Portugal’s Public Ministry has made the media, hotels and river cruise tycoon Mário Ferreira a legal suspect in the Operation Ferry case over the sale of the ship Atlântida.

The case involves suspected tax fraud and money laundering in the purchase and sale of the Atlântida and involves his company Douro Azul which operates cruises up and down the River Douro.

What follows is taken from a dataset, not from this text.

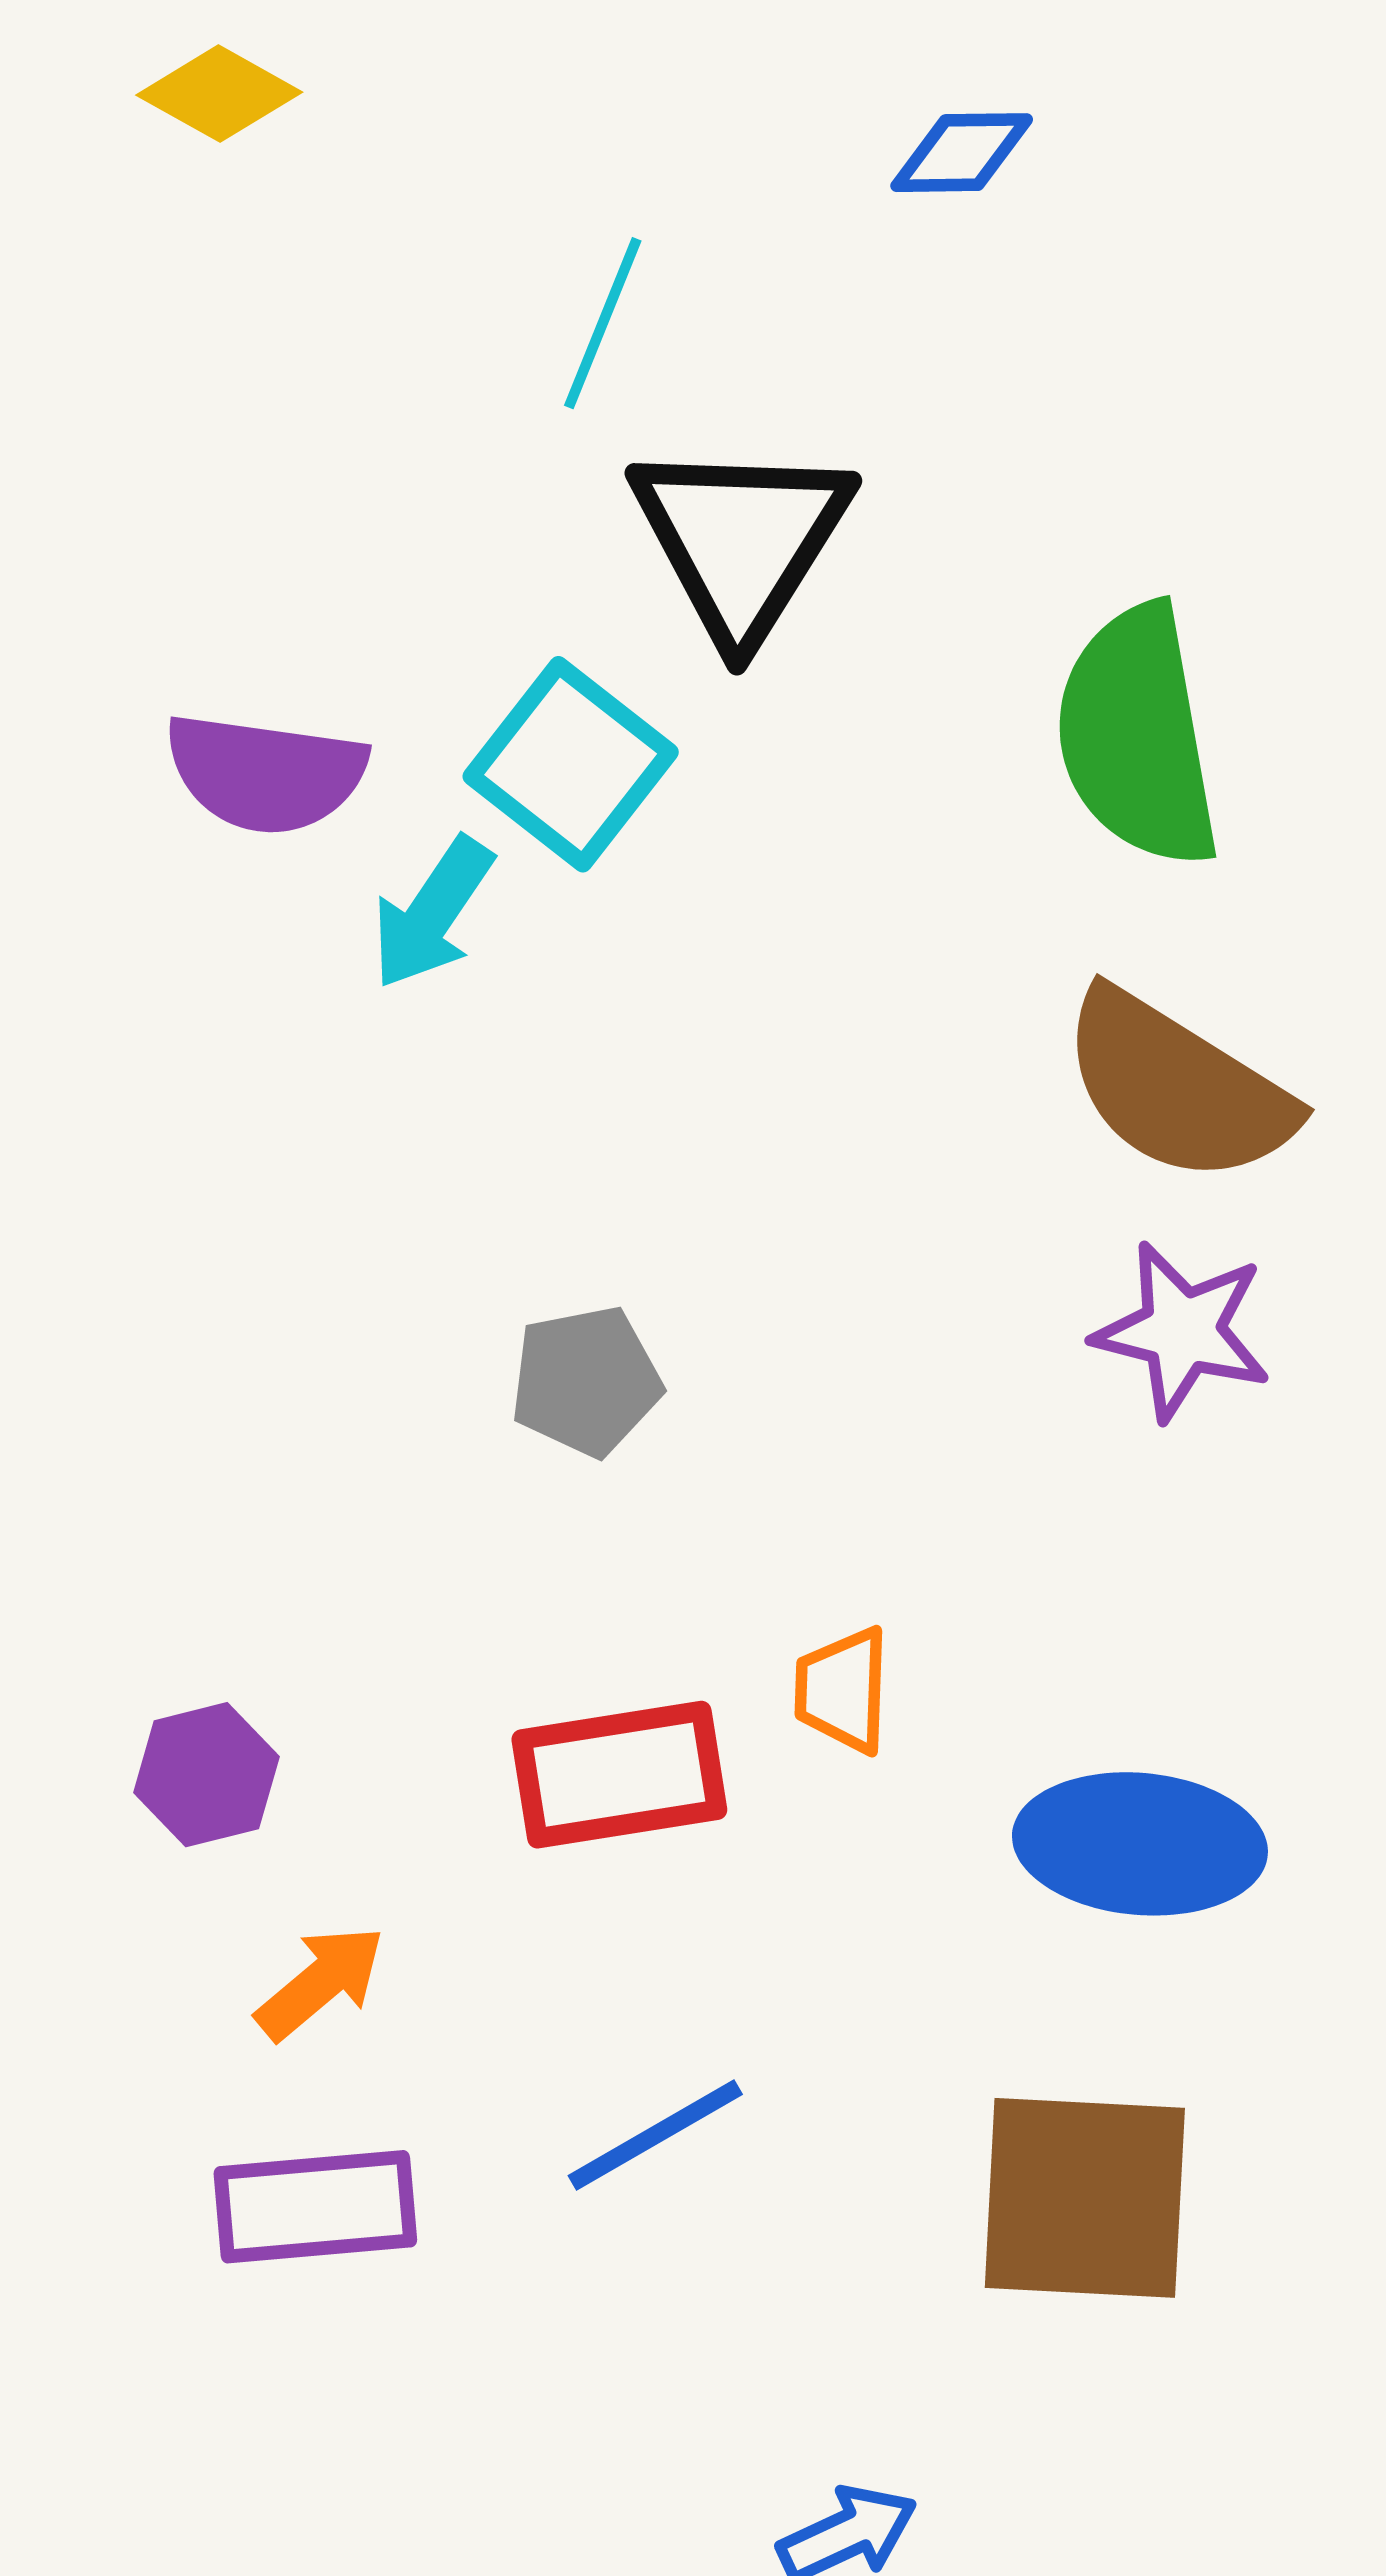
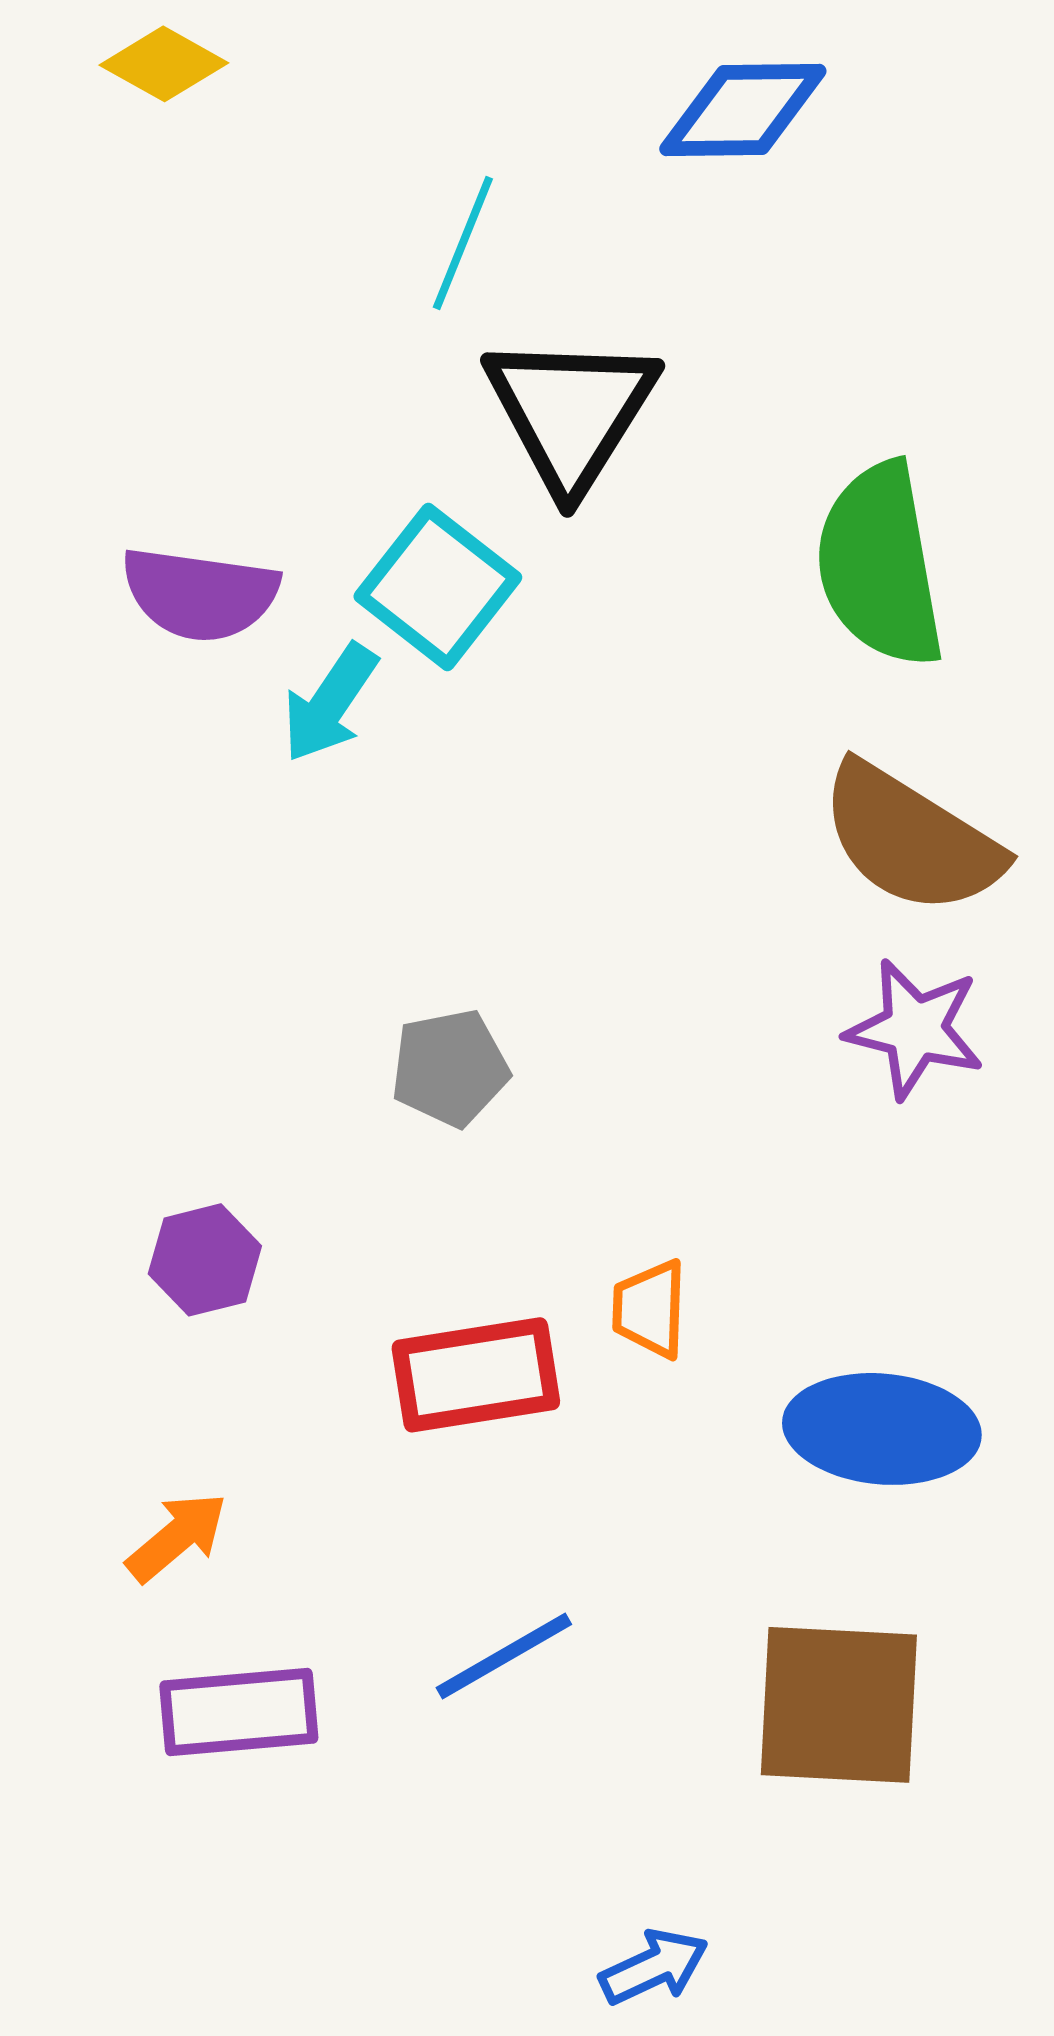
blue diamond: (962, 153) -> (743, 110), size x1.5
purple hexagon: (206, 1775) -> (205, 1260), moved
orange arrow: (321, 1982) -> (177, 1537), moved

The tax authorities suspect Mário Ferreira may have committed tax fraud over the sale of Atlântida to a Norwegian firm for €17 million.
Tax agents and police armed with warrants from the criminal investigation department DCIAP undertook searches at the headquarters of his leisure cruises company Douro Azul in Porto according to the Portuguese Tax and Customs Authority (AT), and following the operation Mário Ferreira was made a legal suspect”.
The investigation refers to 2014-2016 and “involves a transaction made through another jurisdiction (offshore) so as to reduce taxable profits in Portugal”.
“This manoeuvre essentially aimed at reducing taxes paid on revenues on IRC income tax, as well as camouflaging an eventual distribution of profits obtained”.
The businessman himself asked to be made a legal suspect or ‘arguido’ and for a hearing to be organised as soon as possible.
In a letter addressed to the Portuguese Criminal Investigation Department (DCIAP) to which the online news service ECO had access (Ferreira is a shareholder in that too), Mário Ferreira, who owns a controlling share in the private media company Media Capital (TVI television station), explained through he agents that “there was no other alternative to having to deal with the continuous humiliations of which he has been and continues to be the target, and because of the responsibility that comes from the positions he holds, and the role he has in Portugal’s companies network.
The search at Douro Azul on Wednesday which involved eight different search warrants and was carried out by 12 tax inspectors, six IT specialists, 12 GNR police agents from its tax brigade (Ação Fiscal), and four GNR police from the GNR Territorial Command of Madeira.